Ярким образцом «кислой» реакции является статья Андрея Немзера, ранее относившегося к текстам Петрушевской с должным пиететом. Впрочем, кое-какие сомнения относительно культового автора его иногда одолевали. Так, еще в 2000 году («Время новостей», 24 октября), обозревая журнальные публикации, Немзер останавливается на подборке рассказов Петрушевской в «Звезде» (№ 9) и обнаруживает, что сделанные «по фирменным, давно апробированным рецептам» рассказы («от точно таких же текстов и заходились мы в восторге лет эдак пятнадцать назад») восторгов уже не вызывают, «тихие ужасы не страшат, комок к горлу не подходит», а «эстетическое совершенство» видится не только вторичным и инерционным, но и откровенно «сделанным». Оттого закрадываются сомнения: «А что же раньше-то было?» Сомнения такого рода Немзер пока еще советует гнать «поганой метлой».

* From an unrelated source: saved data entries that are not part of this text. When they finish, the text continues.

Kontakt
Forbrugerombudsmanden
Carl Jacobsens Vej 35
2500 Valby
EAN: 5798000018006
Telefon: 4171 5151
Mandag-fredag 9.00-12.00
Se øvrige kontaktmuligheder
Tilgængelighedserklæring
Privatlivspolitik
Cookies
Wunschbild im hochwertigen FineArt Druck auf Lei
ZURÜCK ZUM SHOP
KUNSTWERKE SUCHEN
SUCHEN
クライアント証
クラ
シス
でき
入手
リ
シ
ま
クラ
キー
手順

Однако, прочтя новый роман, он метлой не воспользовался, а разразился гневной рецензией, где назвал его «дикой животной сказкой» и выставил длиннющий список претензий: искусственный миф с накатом многозначительности, жанровая задача не выполнена, нет героев, собственно людей – есть лишь оболочки, по которым перемещаются души персонажей, в общем – «культурный текст» для давних поклонников Петрушевской, упорно не желающих замечать, «как автоматизируются ее приемы, как накачивается в тоскливую чернуху тоскливая метафизика, как старается изо всех сил писательница переплюнуть всевозможных пелевиных-сорокиных и стать „номером один“». «Допускаю, что самооценка окажется провидческой, – иронизирует Немзер под занавес. – Может, и Букера отвесят. (На зависть Татьяне Толстой.)… И совсем неохота кричать что-то вроде: „Встаньте, гражданка, в очередь за 'Поколением Голубой Кыси'! Ваш номер – шестнадцатый!“» («Время новостей», 2004, 4 июня).

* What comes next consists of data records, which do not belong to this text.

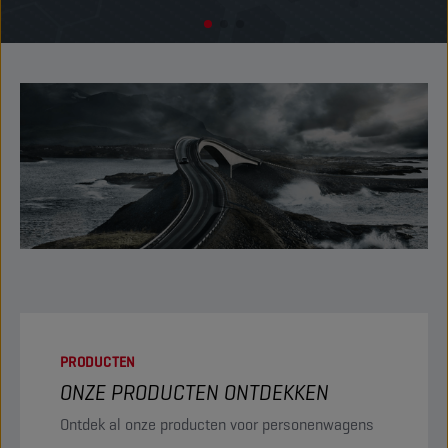
PRODUCTEN
ONZE PRODUCTEN ONTDEKKEN
Ontdek al onze producten voor personenwagens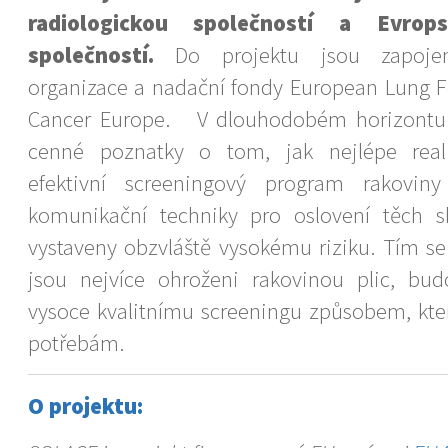
radiologickou společností a Evrops
společností.
Do projektu jsou zapojen
organizace a nadační fondy European Lung 
Cancer Europe. V dlouhodobém horizontu 
cenné poznatky o tom, jak nejlépe real
efektivní screeningový program rakoviny
komunikační techniky pro oslovení těch s
vystaveny obzvláště vysokému riziku. Tím se za
jsou nejvíce ohroženi rakovinou plic, bu
vysoce kvalitnímu screeningu způsobem, kter
potřebám.
O projektu: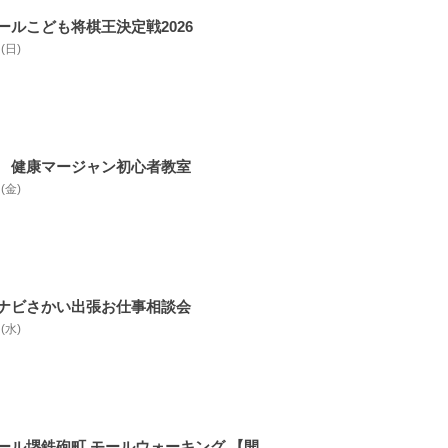
ールこども将棋王決定戦2026
 (日)
 健康マージャン初心者教室
 (金)
ナビさかい出張お仕事相談会
 (水)
ール堺鉄砲町 モールウォーキング 【開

В общем, о романе высказаны диаметрально противоположные суждения. Между ними, как водится, располагается целый спектр летучих газетных оценок, к иным из которых нам придется еще обратиться.
А пока обратимся к тексту.
Роман начинается как пьеса. Идет длинный диалог, без малейшего авторского комментария, даже без ремарок. Блестящая техника диалога – фирменная примета драматургии Петрушевской. И почти всегда сначала не ясно, что происходит, но какая-то приманка брошена, чтобы поймать зрителя (читателя) на крючок. На сей раз, кажется, Петрушевская решила обойтись без приманок. Беседуют герои, скупо обозначенные цифрами: Первый (потом его будут называть Номер Один) и Второй.
Номер Один демонстрирует Второму видеокассету с записью архаического текста, который поет в трансе мамот (жрец) народа энтти Никулай-уол. Не надо искать в словарях – народ вымышленный, хотя его нравы, обычаи, биология, религия и космогония очень напоминают малые северные народы – чукчей, эскимосов, коряков, юкагиров. Само же слово явно угрофинского происхождения (собственное имя Энтти встречается у финнов). Эпос тоже, понятно, вымышленный, хотя и сочиненный Петрушевской в соответствии с шаманскими космологиями, где мироздание состоит из верхнего, среднего и, наконец, нижнего мира – обиталища злых духов, куда и попадают души умерших. «Это место, где уходят в подземный мир, по ступеням вниз… И это была дверь, калитка, полог из среднего царства, с земли, – поет Никулай. – Никому не дано было видеть, как души уходят туда, тихо уходят, со страданием, с болью протискиваясь, пролезая с трудом в эту дверцу, видя, прозревая, куда уходят». Далее души встречает некто трехпалый, трехглазый и однорукий, изо льда вылезает тонкая, как жгут, трехпалая рука, и духи начинают пожирать душу.